In the material below, the lines between the one holding "Conoce la Universidad" and the one holding "respecto de lo emitido en el año 1990, que s", inclusive, are to be set down word for word. Pictures stay out.
- - -
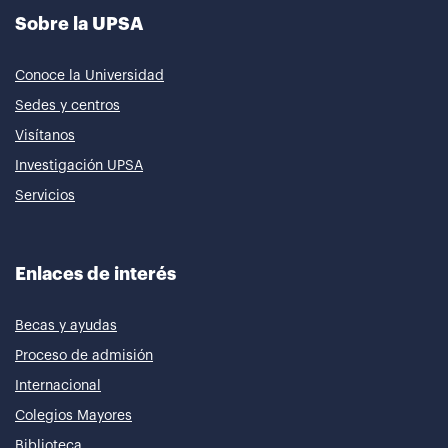
Sobre la UPSA
Conoce la Universidad
Sedes y centros
Visítanos
Investigación UPSA
Servicios
Enlaces de interés
Becas y ayudas
Proceso de admisión
Internacional
Colegios Mayores
Biblioteca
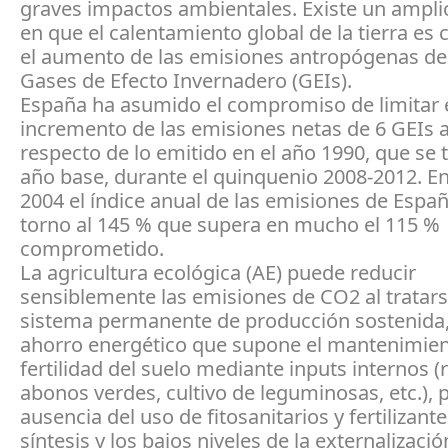
graves impactos ambientales. Existe un ampl
en que el calentamiento global de la tierra es
el aumento de las emisiones antropógenas de 
Gases de Efecto Invernadero (GEIs).
España ha asumido el compromiso de limitar 
incremento de las emisiones netas de 6 GEIs a
respecto de lo emitido en el año 1990, que s
año base, durante el quinquenio 2008-2012. En
2004 el índice anual de las emisiones de Espa
torno al 145 % que supera en mucho el 115 %
comprometido.
La agricultura ecológica (AE) puede reducir
sensiblemente las emisiones de CO2 al tratar
sistema permanente de producción sostenida,
ahorro energético que supone el mantenimien
fertilidad del suelo mediante inputs internos (
abonos verdes, cultivo de leguminosas, etc.), p
ausencia del uso de fitosanitarios y fertilizant
síntesis y los bajos niveles de la externalizació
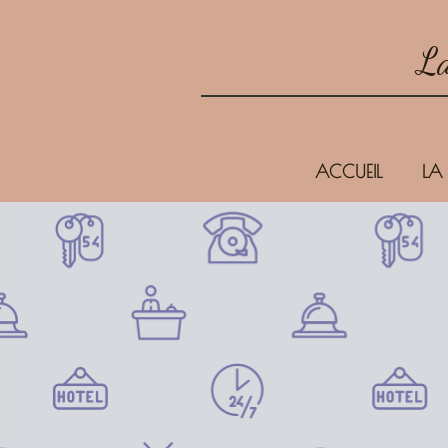
La
ACCUEIL
LA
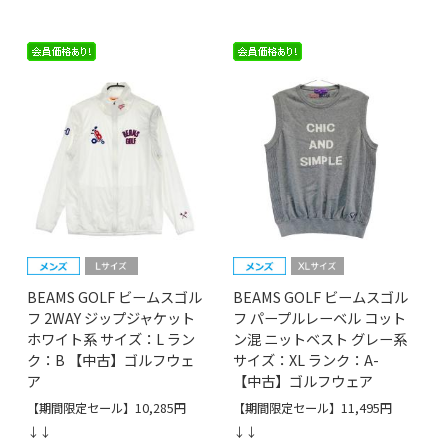
BEAMS GOLF ビームスゴル
BEAMS GOLF ビームスゴル
フ 2WAY ジップジャケット
フ パープルレーベル コット
ホワイト系 サイズ：L ラン
ン混 ニットベスト グレー系
ク：B 【中古】ゴルフウェ
サイズ：XL ランク：A-
ア
【中古】ゴルフウェア
【期間限定セール】10,285円
【期間限定セール】11,495円
↓↓
↓↓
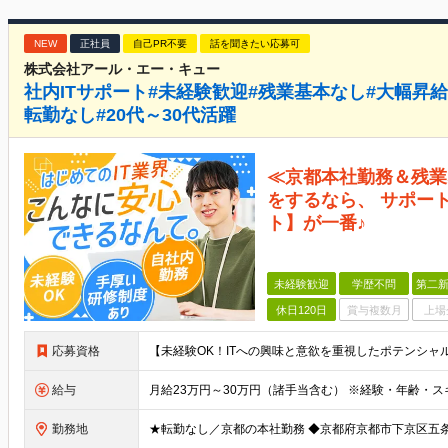
NEW
正社員
自己PR不要
話を聞きたい応募可
株式会社アール・エー・キュー
社内ITサポート#未経験歓迎#残業基本なし#大幅昇
転勤なし#20代～30代活躍
≪京都本社勤務＆残業
をするなら、 サポー
ト】が一番♪
未経験歓迎
学歴不問
第二新
休日120日
賞与複数月
上場
応募資格
給与
勤務地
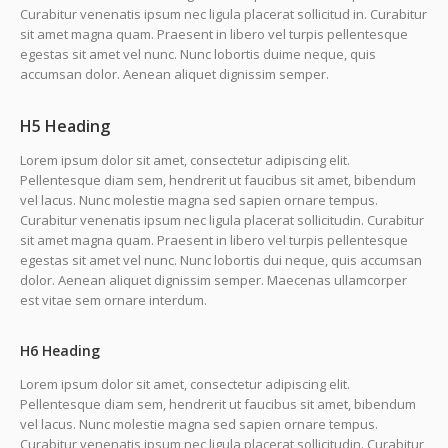
Curabitur venenatis ipsum nec ligula placerat sollicitud in. Curabitur
sit amet magna quam. Praesent in libero vel turpis pellentesque
egestas sit amet vel nunc. Nunc lobortis duime neque, quis
accumsan dolor. Aenean aliquet dignissim semper.
H5 Heading
Lorem ipsum dolor sit amet, consectetur adipiscing elit.
Pellentesque diam sem, hendrerit ut faucibus sit amet, bibendum
vel lacus. Nunc molestie magna sed sapien ornare tempus.
Curabitur venenatis ipsum nec ligula placerat sollicitudin. Curabitur
sit amet magna quam. Praesent in libero vel turpis pellentesque
egestas sit amet vel nunc. Nunc lobortis dui neque, quis accumsan
dolor. Aenean aliquet dignissim semper. Maecenas ullamcorper
est vitae sem ornare interdum.
H6 Heading
Lorem ipsum dolor sit amet, consectetur adipiscing elit.
Pellentesque diam sem, hendrerit ut faucibus sit amet, bibendum
vel lacus. Nunc molestie magna sed sapien ornare tempus.
Curabitur venenatis ipsum nec ligula placerat sollicitudin. Curabitur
- - -
:: Answer below ::
Conoce la Universidad
Sedes y centros
Visítanos
Investigación UPSA
Servicios
Enlaces de interés
Becas y ayudas
Proceso de admisión
Internacional
Colegios Mayores
Biblioteca
graves impactos ambientales. Existe un ampl
en que el calentamiento global de la tierra es
el aumento de las emisiones antropógenas de 
Gases de Efecto Invernadero (GEIs).
España ha asumido el compromiso de limitar 
incremento de las emisiones netas de 6 GEIs a
respecto de lo emitido en el año 1990, que s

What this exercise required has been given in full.